▶ **Work required**: Every line in the listing below that holds the word "Cell" should be returned.

▶ **Information given**:

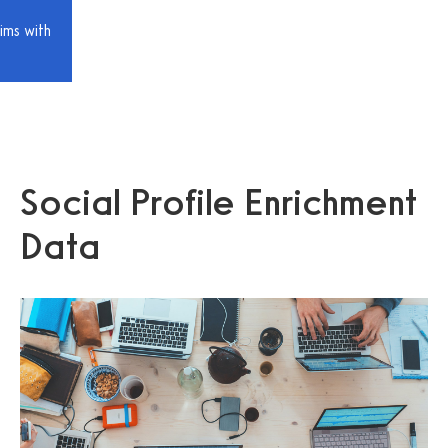
ims with
Social Profile Enrichment
Data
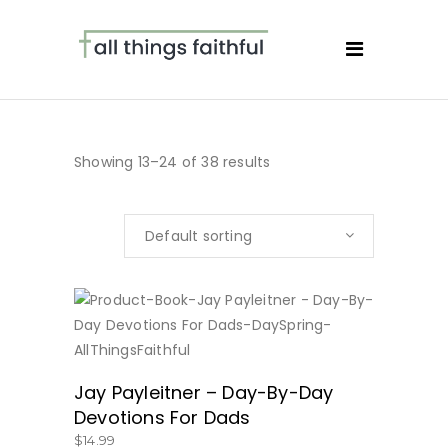
Showing 13–24 of 38 results
Default sorting
BUY NOW
Jay Payleitner – Day-By-Day
Devotions For Dads
$
14.99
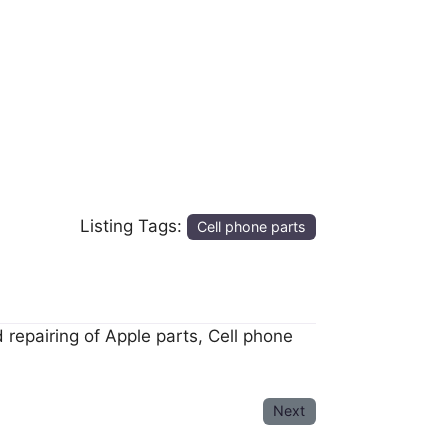
Listing Tags:
Cell phone parts
 repairing of Apple parts, Cell phone
Next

▶ **Solution to this exercise**:
Cell phone parts
 repairing of Apple parts, Cell phone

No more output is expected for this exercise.